╔══

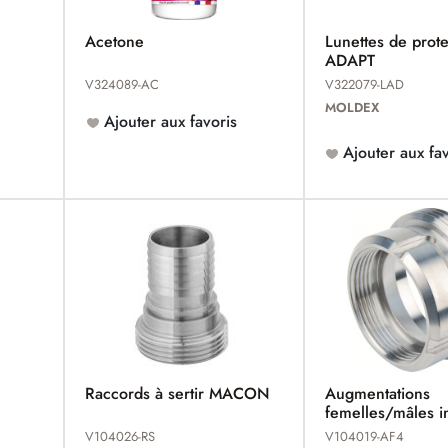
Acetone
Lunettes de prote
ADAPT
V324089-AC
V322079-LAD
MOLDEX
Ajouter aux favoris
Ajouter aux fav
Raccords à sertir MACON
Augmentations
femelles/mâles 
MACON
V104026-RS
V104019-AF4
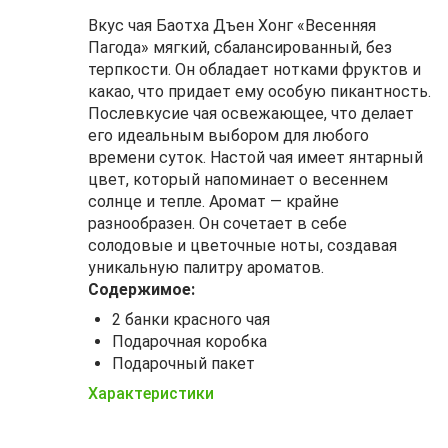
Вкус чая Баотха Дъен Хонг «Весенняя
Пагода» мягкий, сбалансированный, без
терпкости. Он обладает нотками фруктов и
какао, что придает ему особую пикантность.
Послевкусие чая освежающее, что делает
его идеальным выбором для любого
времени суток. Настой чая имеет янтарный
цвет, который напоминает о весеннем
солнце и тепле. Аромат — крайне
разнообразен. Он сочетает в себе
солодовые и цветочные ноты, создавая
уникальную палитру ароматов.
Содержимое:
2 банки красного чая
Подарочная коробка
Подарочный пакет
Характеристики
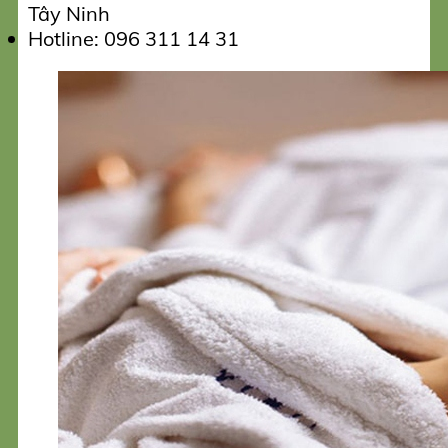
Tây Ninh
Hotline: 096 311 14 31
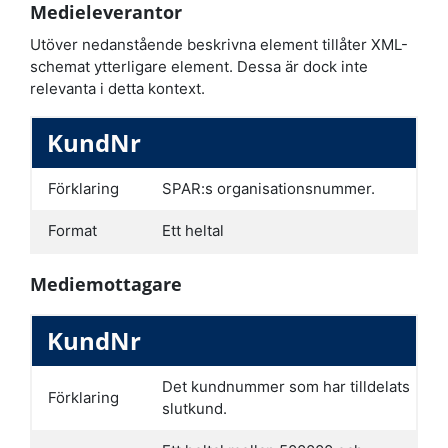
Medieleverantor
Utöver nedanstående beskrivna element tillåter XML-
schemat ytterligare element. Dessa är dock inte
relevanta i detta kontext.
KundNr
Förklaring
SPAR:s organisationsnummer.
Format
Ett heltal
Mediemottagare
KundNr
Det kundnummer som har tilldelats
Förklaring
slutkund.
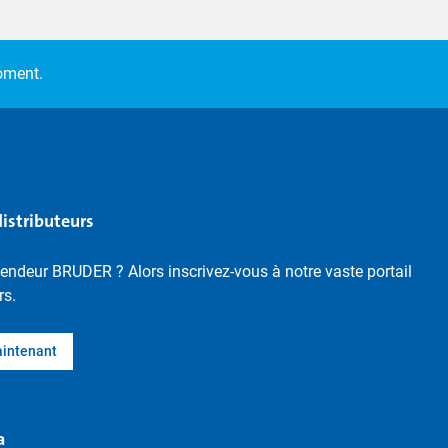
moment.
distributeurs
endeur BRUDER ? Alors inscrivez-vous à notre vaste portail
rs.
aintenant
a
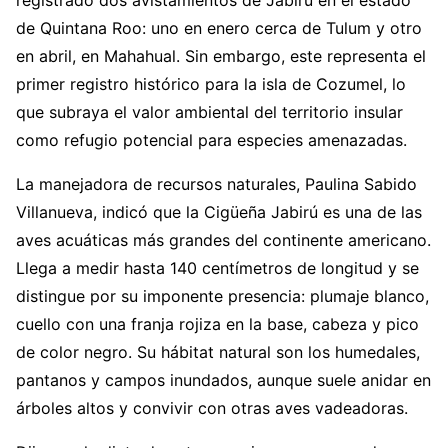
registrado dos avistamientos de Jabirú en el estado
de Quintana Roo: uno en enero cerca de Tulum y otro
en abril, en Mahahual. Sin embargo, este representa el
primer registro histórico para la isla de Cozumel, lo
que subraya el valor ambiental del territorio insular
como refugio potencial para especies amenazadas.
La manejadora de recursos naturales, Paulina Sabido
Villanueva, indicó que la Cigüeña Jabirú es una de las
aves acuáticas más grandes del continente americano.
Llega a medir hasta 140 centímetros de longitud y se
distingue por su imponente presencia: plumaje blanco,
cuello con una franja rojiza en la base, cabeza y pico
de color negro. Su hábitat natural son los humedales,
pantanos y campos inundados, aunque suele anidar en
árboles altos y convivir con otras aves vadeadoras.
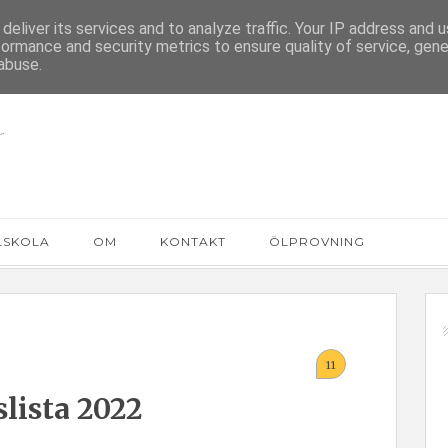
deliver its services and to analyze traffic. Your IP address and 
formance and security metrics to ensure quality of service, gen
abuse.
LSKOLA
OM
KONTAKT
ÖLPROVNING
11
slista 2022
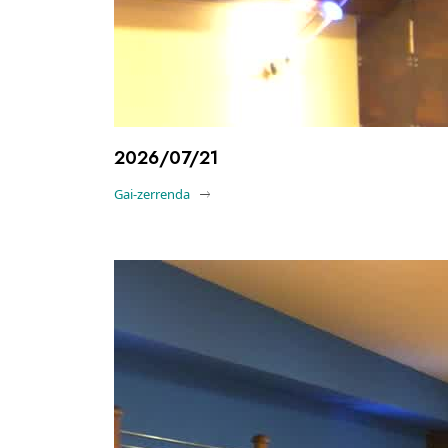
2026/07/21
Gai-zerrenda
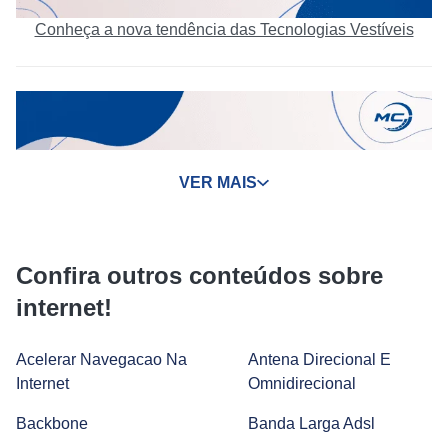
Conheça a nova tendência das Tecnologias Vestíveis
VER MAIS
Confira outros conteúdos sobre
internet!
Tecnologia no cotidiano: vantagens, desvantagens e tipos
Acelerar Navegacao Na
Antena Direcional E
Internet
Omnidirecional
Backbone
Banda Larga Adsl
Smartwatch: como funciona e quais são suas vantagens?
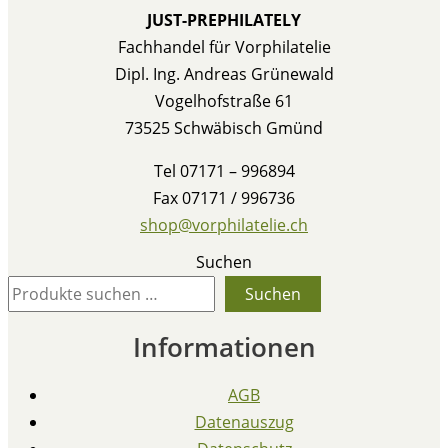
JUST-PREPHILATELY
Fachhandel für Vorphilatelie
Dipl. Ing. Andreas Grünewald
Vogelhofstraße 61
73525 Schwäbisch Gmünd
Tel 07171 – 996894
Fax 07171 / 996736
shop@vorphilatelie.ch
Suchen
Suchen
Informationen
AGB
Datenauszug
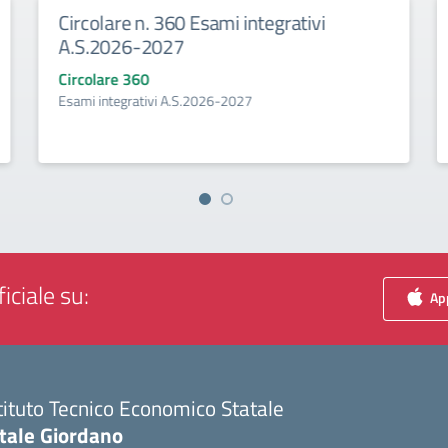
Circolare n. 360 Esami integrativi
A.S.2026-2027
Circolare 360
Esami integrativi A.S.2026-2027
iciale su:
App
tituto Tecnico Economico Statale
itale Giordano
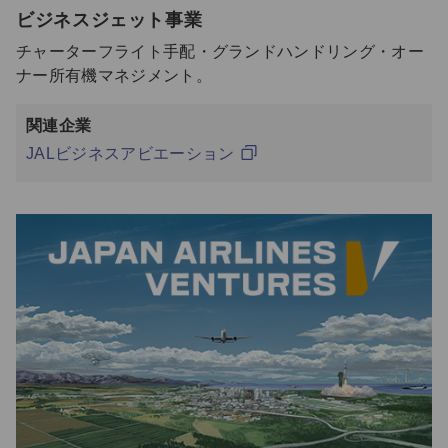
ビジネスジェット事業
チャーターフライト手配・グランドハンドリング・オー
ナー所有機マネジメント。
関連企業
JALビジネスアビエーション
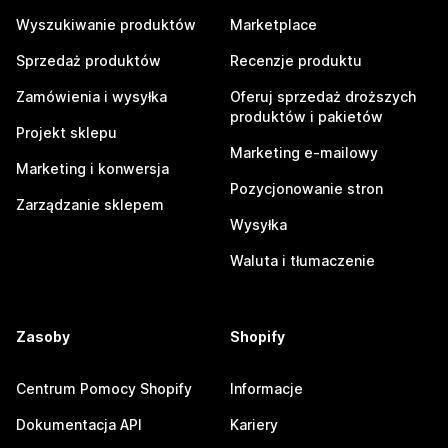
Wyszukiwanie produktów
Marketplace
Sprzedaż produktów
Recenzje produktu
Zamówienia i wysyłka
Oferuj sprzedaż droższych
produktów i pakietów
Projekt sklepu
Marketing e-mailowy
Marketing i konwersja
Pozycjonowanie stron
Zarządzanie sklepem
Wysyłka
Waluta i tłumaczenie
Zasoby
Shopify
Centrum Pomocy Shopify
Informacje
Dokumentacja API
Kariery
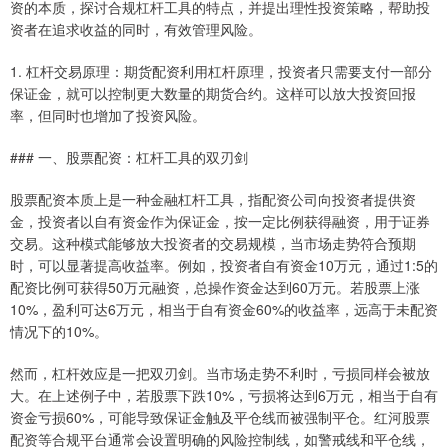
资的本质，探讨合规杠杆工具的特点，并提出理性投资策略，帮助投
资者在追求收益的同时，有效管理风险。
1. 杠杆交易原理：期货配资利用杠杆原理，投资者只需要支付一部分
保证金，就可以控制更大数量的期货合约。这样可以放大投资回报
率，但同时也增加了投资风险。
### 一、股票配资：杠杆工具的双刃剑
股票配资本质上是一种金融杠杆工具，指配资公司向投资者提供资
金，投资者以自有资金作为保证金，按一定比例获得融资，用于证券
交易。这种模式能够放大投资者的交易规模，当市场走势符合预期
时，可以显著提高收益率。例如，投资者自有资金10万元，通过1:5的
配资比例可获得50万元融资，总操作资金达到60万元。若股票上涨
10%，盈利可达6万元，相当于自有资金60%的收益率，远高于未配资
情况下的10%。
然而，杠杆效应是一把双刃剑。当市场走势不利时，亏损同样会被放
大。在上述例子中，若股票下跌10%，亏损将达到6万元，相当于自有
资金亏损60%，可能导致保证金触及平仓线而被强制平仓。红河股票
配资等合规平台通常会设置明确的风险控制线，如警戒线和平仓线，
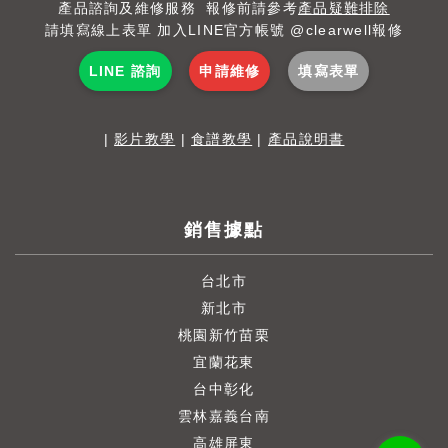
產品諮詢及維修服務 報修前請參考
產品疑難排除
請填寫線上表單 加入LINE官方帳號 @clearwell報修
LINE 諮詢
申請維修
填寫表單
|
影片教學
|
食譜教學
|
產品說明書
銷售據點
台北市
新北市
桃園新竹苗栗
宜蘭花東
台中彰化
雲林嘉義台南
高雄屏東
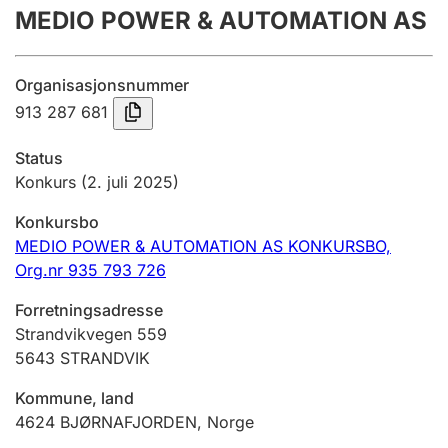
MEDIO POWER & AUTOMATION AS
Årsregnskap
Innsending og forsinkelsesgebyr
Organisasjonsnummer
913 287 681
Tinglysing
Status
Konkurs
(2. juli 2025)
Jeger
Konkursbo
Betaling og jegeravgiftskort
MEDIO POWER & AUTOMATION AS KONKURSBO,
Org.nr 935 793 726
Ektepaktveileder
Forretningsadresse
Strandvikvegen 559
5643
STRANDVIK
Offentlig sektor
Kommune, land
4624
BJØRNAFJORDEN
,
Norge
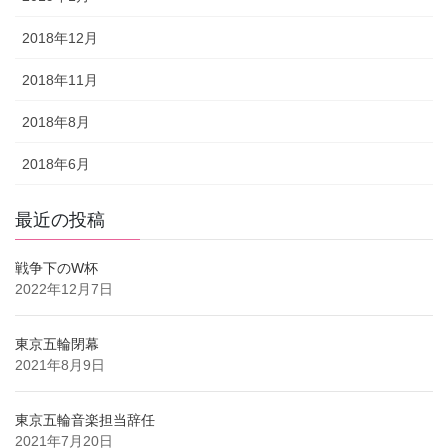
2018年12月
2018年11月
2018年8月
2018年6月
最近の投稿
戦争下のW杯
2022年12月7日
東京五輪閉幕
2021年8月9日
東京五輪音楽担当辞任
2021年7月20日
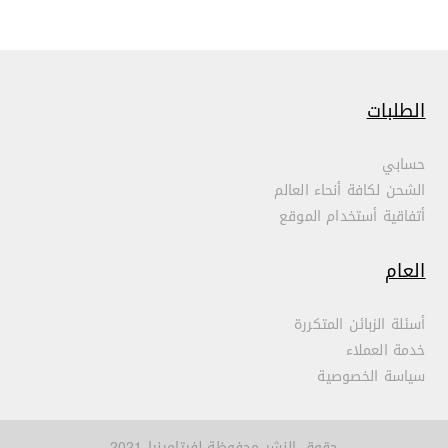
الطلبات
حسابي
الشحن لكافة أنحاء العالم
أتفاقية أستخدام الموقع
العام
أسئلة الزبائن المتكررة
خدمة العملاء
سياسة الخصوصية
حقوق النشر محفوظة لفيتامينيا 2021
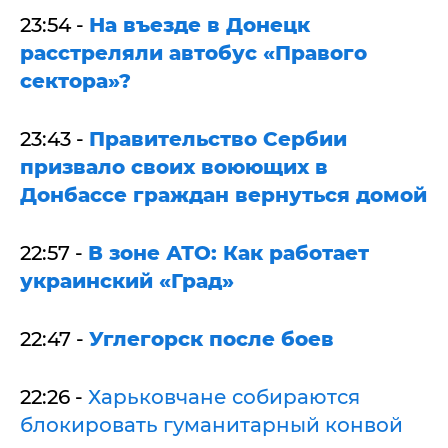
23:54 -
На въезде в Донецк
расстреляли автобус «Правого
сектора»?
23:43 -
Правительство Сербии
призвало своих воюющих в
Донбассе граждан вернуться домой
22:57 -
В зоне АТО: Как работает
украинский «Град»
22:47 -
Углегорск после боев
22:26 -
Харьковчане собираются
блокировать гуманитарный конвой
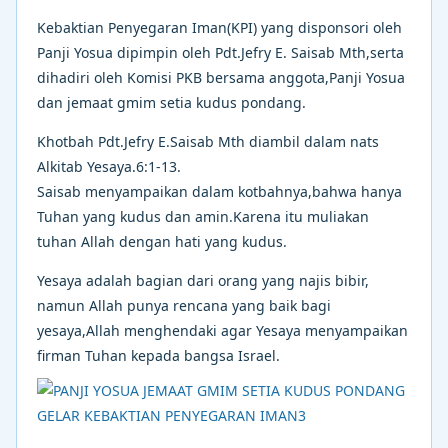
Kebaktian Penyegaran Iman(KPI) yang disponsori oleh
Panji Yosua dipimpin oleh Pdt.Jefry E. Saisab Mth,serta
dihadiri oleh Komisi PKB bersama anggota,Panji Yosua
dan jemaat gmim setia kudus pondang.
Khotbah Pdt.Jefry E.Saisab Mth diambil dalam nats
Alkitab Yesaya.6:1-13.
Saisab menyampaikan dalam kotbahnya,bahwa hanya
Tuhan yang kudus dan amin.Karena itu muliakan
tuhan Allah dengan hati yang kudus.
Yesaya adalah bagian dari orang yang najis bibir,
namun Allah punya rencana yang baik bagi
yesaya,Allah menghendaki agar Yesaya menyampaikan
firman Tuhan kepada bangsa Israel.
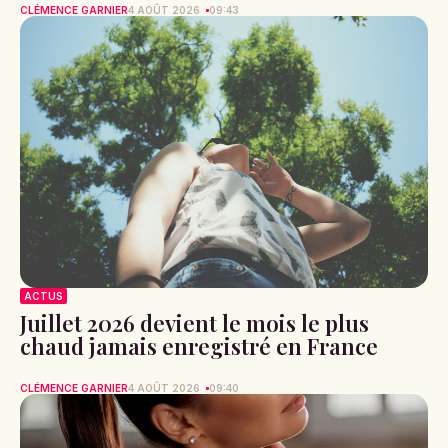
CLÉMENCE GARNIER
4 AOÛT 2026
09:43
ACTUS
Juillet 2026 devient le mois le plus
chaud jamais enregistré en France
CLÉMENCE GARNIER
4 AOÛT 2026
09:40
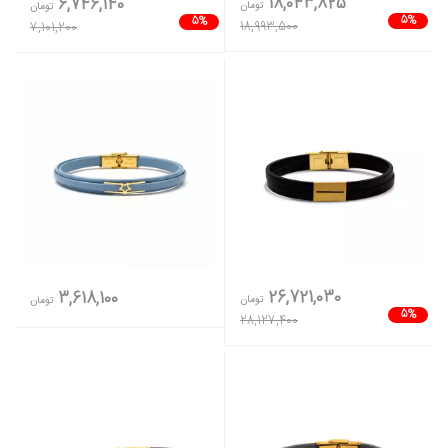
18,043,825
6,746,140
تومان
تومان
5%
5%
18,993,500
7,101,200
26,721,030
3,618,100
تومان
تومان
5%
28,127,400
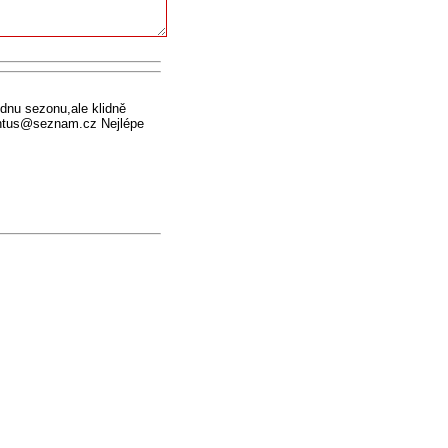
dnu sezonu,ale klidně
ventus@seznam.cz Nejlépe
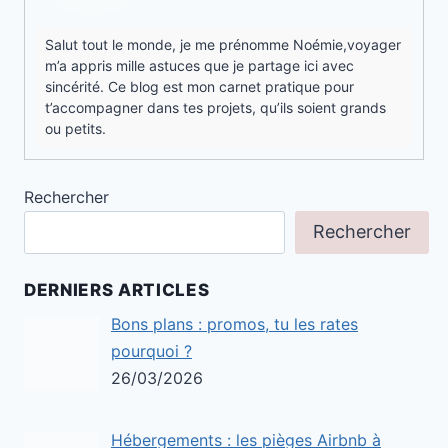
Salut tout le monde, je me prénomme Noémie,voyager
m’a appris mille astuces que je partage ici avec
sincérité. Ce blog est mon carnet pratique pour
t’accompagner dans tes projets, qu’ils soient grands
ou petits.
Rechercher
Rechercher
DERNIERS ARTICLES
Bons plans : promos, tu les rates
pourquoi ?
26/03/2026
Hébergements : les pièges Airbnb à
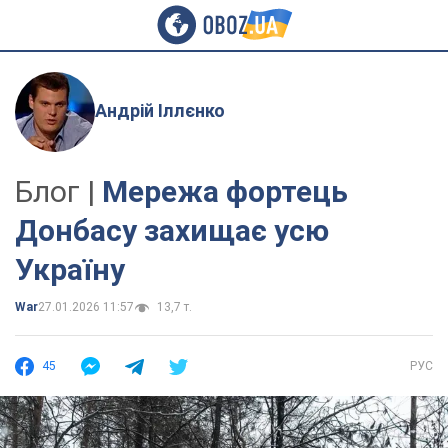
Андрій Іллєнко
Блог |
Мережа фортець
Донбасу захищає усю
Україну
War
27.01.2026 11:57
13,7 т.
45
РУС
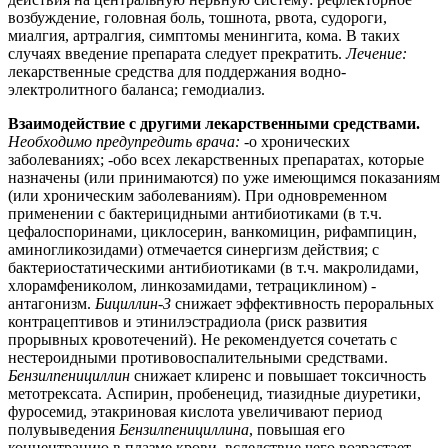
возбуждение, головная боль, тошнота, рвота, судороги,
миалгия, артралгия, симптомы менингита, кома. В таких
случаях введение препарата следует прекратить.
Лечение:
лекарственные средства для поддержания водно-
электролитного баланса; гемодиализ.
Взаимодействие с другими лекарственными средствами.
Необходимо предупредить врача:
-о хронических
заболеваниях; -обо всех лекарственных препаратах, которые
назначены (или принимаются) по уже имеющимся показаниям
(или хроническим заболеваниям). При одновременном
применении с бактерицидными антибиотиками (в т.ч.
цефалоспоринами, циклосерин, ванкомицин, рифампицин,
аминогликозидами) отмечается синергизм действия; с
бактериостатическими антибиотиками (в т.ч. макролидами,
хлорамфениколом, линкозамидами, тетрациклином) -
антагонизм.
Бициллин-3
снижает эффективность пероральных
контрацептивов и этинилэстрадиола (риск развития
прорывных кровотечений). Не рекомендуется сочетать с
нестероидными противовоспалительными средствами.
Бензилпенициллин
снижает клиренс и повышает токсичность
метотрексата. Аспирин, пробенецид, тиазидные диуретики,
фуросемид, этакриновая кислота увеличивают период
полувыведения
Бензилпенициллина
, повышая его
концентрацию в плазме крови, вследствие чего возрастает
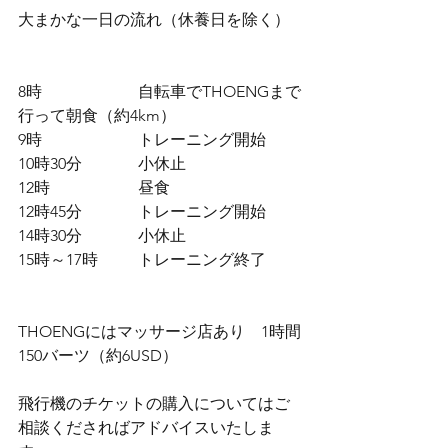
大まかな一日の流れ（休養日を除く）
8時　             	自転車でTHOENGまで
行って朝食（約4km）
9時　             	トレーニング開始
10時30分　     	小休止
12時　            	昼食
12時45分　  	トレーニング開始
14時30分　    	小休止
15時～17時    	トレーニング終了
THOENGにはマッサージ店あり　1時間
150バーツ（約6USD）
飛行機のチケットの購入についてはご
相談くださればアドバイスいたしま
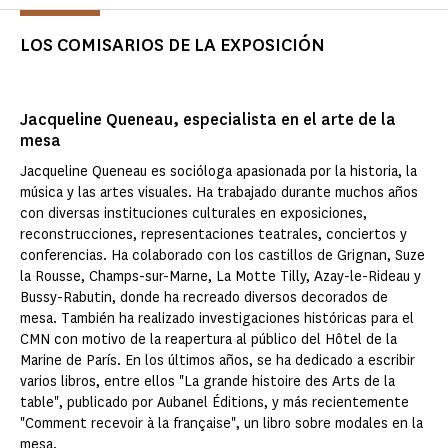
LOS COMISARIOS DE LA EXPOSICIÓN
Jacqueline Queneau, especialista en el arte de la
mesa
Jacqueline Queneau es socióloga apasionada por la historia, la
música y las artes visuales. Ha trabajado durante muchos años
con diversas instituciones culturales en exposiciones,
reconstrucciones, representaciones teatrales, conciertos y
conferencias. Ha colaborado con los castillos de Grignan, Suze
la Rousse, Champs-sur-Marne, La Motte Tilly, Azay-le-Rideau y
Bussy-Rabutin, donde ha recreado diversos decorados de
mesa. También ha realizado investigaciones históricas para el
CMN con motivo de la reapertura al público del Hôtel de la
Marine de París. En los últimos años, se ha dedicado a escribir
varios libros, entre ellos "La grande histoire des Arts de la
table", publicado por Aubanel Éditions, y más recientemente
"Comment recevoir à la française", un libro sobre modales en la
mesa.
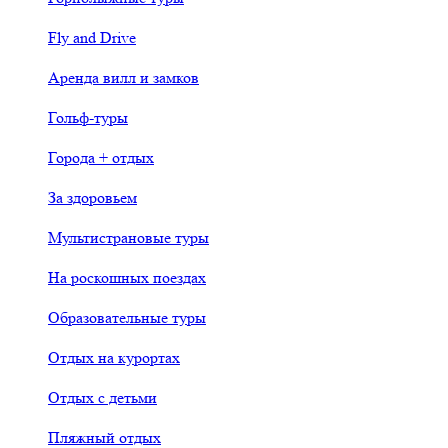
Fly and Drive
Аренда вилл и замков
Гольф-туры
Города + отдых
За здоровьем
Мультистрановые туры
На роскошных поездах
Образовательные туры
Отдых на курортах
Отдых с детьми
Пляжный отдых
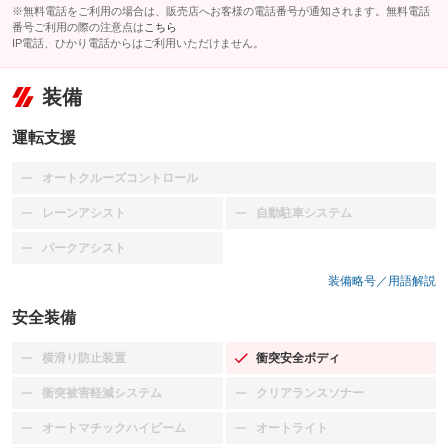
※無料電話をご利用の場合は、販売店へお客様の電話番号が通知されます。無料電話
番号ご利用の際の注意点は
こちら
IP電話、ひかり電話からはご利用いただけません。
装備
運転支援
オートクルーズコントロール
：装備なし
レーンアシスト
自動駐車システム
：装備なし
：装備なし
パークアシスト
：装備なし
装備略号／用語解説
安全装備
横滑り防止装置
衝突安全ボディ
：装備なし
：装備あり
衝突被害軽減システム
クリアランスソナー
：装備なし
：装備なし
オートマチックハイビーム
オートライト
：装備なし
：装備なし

╚══

--- Assignment ---
Print exactly the lines above that run from the one with "73525 Schwäbisch Gmünd" to the one with "金，投资者以自有资金作为保证金，按一定比例获得融资，用于证券", both included. No pictures.

--- Problem solution ---
73525 Schwäbisch Gmünd
Tel 07171 – 996894
Fax 07171 / 996736
shop@vorphilatelie.ch
Suchen
Suchen
Informationen
AGB
Datenauszug
Circolare n. 360 Esami integrativi
A.S.2026-2027
Circolare 360
Esami integrativi A.S.2026-2027
iciale su:
App
tituto Tecnico Economico Statale
itale Giordano
ビジネスジェット事業
チャーターフライト手配・グランドハンドリング・オー
ナー所有機マネジメント。
関連企業
JALビジネスアビエーション
Wyszukiwanie produktów
Marketplace
Sprzedaż produktów
Recenzje produktu
Zamówienia i wysyłka
Oferuj sprzedaż droższych
produktów i pakietów
Projekt sklepu
Marketing e-mailowy
Marketing i konwersja
Pozycjonowanie stron
Zarządzanie sklepem
Wysyłka
Waluta i tłumaczenie
Zasoby
Shopify
Centrum Pomocy Shopify
Informacje
Dokumentacja API
Kariery
资的本质，探讨合规杠杆工具的特点，并提出理性投资策略，帮助投
资者在追求收益的同时，有效管理风险。
1. 杠杆交易原理：期货配资利用杠杆原理，投资者只需要支付一部分
保证金，就可以控制更大数量的期货合约。这样可以放大投资回报
率，但同时也增加了投资风险。
### 一、股票配资：杠杆工具的双刃剑
股票配资本质上是一种金融杠杆工具，指配资公司向投资者提供资
金，投资者以自有资金作为保证金，按一定比例获得融资，用于证券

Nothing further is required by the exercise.